Gabon : cinq diplomates accrédités par le président Oligui Nguema
Le mercredi 24 juin 2026, le président Brice Clotaire Oligui Nguema a officiellement remis leurs lettres de créance à cinq ambassadeurs. Cette cérémonie protocolaire marque le début de leur mission et traduit la détermination de Libreville à renforcer son influence internationale. Elle s’inscrit dans la stratégie du chef de l’État : positionner le Gabon comme un pôle d’attractivité, engagé sur les enjeux économiques, écologiques et géopolitiques contemporains.

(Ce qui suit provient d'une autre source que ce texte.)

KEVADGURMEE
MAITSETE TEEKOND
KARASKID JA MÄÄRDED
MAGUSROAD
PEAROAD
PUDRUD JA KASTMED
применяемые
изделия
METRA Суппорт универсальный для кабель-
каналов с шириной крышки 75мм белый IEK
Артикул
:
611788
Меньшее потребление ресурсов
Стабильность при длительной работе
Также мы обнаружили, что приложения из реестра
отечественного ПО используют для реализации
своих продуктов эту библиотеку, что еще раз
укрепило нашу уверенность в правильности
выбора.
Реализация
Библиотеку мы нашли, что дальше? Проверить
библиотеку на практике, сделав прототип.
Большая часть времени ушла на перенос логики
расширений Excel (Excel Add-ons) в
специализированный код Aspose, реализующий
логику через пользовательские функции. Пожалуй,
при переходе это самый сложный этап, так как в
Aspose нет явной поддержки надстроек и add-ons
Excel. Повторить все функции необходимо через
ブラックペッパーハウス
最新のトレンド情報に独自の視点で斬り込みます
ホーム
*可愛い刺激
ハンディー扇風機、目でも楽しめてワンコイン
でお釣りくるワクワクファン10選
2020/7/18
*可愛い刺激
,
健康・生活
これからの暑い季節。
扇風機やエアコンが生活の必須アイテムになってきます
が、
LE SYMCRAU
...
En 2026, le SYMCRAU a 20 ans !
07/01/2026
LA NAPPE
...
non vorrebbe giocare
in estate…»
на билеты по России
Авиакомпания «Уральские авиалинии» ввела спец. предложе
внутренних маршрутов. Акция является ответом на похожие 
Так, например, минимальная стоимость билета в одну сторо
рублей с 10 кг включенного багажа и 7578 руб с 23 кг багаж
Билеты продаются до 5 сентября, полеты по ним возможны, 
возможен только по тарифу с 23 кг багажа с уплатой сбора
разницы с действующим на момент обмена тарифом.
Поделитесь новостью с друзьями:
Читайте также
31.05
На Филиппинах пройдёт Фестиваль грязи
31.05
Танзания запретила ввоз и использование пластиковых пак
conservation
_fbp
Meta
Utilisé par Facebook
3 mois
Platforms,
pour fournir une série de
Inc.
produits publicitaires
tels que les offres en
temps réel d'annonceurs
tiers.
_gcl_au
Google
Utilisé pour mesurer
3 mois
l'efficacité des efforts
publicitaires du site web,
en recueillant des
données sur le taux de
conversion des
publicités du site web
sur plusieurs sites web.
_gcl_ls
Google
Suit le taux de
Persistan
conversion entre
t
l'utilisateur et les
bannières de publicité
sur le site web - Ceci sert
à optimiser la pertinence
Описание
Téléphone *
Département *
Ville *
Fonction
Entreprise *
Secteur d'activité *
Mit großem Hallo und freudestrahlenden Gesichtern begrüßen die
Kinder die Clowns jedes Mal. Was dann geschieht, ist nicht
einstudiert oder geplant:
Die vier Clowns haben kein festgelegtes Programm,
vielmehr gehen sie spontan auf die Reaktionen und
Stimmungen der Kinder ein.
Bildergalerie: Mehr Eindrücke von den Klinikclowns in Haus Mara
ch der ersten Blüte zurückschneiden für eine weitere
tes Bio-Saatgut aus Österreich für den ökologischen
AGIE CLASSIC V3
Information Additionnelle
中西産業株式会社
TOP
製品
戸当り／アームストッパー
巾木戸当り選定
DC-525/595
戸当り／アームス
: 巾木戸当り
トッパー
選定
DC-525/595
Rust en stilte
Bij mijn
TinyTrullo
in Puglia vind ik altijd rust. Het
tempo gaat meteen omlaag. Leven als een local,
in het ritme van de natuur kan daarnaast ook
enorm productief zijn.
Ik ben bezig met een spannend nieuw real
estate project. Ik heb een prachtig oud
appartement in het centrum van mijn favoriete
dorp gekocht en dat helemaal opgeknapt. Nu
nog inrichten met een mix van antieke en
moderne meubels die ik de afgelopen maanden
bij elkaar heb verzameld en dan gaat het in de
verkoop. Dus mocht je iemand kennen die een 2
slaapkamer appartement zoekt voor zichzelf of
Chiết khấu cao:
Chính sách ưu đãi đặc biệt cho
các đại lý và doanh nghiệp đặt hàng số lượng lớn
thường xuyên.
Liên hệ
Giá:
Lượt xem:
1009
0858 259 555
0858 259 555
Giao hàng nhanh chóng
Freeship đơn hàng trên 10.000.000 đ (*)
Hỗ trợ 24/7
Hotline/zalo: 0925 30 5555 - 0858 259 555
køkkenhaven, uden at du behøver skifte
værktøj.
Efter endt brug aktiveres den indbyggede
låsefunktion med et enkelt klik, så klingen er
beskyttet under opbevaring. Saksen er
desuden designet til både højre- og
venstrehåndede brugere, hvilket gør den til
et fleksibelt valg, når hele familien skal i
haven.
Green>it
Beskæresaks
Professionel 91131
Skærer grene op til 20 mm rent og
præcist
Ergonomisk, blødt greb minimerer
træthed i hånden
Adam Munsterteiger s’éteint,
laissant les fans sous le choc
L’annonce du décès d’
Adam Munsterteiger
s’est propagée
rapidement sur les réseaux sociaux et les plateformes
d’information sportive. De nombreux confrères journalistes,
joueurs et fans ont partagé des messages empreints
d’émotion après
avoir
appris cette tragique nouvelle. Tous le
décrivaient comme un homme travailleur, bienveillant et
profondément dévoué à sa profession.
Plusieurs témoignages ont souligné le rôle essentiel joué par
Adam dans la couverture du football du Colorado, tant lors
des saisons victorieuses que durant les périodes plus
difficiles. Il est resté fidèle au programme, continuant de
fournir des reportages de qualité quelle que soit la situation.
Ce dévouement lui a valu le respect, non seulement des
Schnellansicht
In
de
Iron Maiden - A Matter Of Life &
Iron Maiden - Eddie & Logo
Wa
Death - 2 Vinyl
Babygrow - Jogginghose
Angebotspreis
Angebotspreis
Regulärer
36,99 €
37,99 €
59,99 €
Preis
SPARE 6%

Parmi les nouveaux diplomates, Monseigneur Relwende Kisito Ouedraogo, nonce apostolique, et Fadoul Kitir Zakaria, ambassadeur du Tchad, symbolisent des relations solides et anciennes. Leur accréditation témoigne de la continuité des liens entre le Gabon, le Saint-Siège et ses partenaires d’Afrique centrale. Ces collaborations sont fondées sur le dialogue, la stabilité et le développement partagé.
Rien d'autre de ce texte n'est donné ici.